Dorothy Fontana: The final Mr. Spock.

Majel Barrett: Yeah.

Audience Member #23: I would like to know if you have thought about introducing Spock’s name, his full name?

Dorothy Fontana: No, because we’ve carried this myth through that you can’t pronounce it. I’d like to keep it, because it keeps him, that little part of him is an element of mystery and mystique that I think you really all like and you don’t want to know.

Audience Member #24: [Unintelligible].

Dorothy Fontana: No, not a phrase, it’s a matter of the tongue. There are a number of African tongues that the white man cannot pronounce, because of various syllables in them, which we are not trained to do. I believe what is called the click language, what is it...

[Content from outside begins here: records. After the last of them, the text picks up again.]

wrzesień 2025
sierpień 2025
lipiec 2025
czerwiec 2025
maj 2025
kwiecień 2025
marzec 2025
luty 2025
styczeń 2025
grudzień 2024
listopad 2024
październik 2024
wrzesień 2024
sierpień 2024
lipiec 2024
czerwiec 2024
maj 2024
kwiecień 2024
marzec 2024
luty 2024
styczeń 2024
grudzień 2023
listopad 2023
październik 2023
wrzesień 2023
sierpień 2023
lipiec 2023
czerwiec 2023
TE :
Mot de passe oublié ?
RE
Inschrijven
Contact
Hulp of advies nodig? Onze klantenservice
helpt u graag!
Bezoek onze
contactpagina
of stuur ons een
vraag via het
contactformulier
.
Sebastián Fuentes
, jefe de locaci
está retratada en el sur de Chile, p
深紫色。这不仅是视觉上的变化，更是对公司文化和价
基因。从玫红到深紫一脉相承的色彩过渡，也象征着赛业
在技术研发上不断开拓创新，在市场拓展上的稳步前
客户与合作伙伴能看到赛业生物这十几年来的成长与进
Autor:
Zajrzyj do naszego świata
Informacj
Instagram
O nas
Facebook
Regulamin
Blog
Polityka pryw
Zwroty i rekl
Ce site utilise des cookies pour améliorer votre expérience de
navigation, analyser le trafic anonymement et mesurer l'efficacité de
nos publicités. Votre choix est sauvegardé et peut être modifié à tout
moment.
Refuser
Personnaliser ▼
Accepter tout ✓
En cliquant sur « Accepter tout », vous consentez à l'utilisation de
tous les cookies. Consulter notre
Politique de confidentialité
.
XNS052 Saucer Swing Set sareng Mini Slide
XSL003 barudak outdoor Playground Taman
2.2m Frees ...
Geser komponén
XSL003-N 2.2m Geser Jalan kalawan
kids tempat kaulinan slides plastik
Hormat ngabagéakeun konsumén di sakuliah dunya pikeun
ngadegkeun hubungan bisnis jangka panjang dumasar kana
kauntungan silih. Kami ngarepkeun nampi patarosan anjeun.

Audience Member #24: It has an “X.”

Dorothy Fontana: Yeah, it has an “X” in it. It’s a language that the white man simply cannot pronounce, and that was actually the theory that I went on with the Vulcan language when I first used that line.

Majel Barrett: Wasn’t there also the idea that everybody on Vulcan began with an “S”?

Dorothy Fontana: We kind of got that along. As the Klingons all had “K” names, that just sort of evolved the same way. It was entirely followed. Xhosa, that was the African people I was thinking of.

Isaac Asimov: Due to time considerations and the fact that the Roddenberrys and D.C. Fontana have a dinner arrangement at six o’clock, this next question will be our last.

Dorothy Fontana: We can go on longer than that.

Majel Barrett: Sure we can, we don’t need—

Dorothy Fontana: We can go on longer than that, it’s only 25 past 5.

Audience Member #25: If the Enterprise is supposed to be like a community, with men and women, I wonder why there weren’t any children onboard? Because it seems like with all those people somebody would start a family.

Dorothy Fontana: We established, at least in background, that birth control devices were in use and in fact that probably most of the women in the service would have voluntarily taken some sort of at least temporary sterilization to prevent this. Going on the theory that if a woman really wanted a baby she should be out of the service and not in it because there were too many dangers in space to subject children.

Isaac Asimov: We’re going to have a small conference here. So just sit tight and we’ll tell you what’s happening.

[Inaudible conversation about how much longer the panel will go.]

Isaac Asimov: We have time for a short question.

Audience Member #26: Can you please tell me—what [do] the stardates mean?

Majel Barrett: Five numbers. There is no significance, they are just five numbers. As a matter of fact, many times we’ve used our birthdays.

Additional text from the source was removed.